There were several limitations in this study. First, this study was explored at a single hospital. Because of that, our finding suggested that the infection control measures for CRKP infections in this region are urgently needed. Second, the total number of CRKP strain was small. The genetic characteristic of new clones was still unknown. Thus, the timely infection controls for STs, especially for new ST, were more important. Third, unfortunately, due to the NGS data were based on short-read sequencing, the specific information of plasmid content and whether resistance genes are chromosomally located or not was unclear. Thus, further experiments such as conjugation and transformation test need to be performed.

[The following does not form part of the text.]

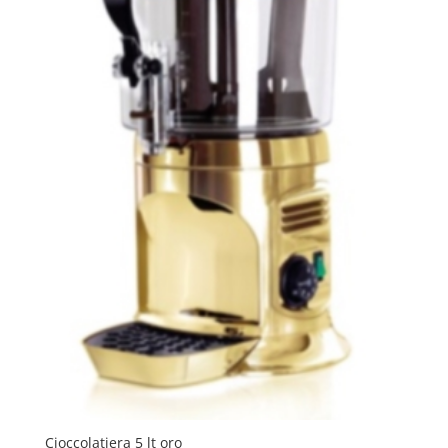
Cioccolatiera 5 lt oro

In conclusion, our study was the first research in-depth conducted MLST study of CRKP clinical clones in our local hospital. Our study showed that analysing the genetic features of a novel sequence type, ST4564, in relation to their resistance and pathogenicity may be helpful for outbreak surveillance in hospital settings. Our findings suggest the urgent need for infection control of the new clone to prevent it from becoming a high-risk clone of CRKP. Furthermore, co-producing NDM-1, CTX-M-9 variants and mcr-1 ST4564 clone should take more attention to its resistance.
This study was reviewed and approved by the research ethics committee of the Second Hospital of Shanxi Medical University (2019 YX-181). The data of patients’ clinical variables were collected from their medical records and did not contain name, address, or other personal information. The patients’ written informed consent was exempt. This study was also in line with the guidelines outlined in the Declaration of Helsinki.
We thank the Department of Pharmacy, Second Hospital of Shanxi Medical University, for supporting this research. We also thank the Institute Pasteur MLST (Paris, France) for determining alleles and profiles at http://bigsdb.pasteur.fr/klebsiella/klebsiella.html.
This work was supported by the Shanxi Province Natural Science Foundation (grant number 201803D31124). The funders had no role in study design, data collection and interpretation, or the decision to submit the work for publication.
The authors report no conflicts of interest in this work.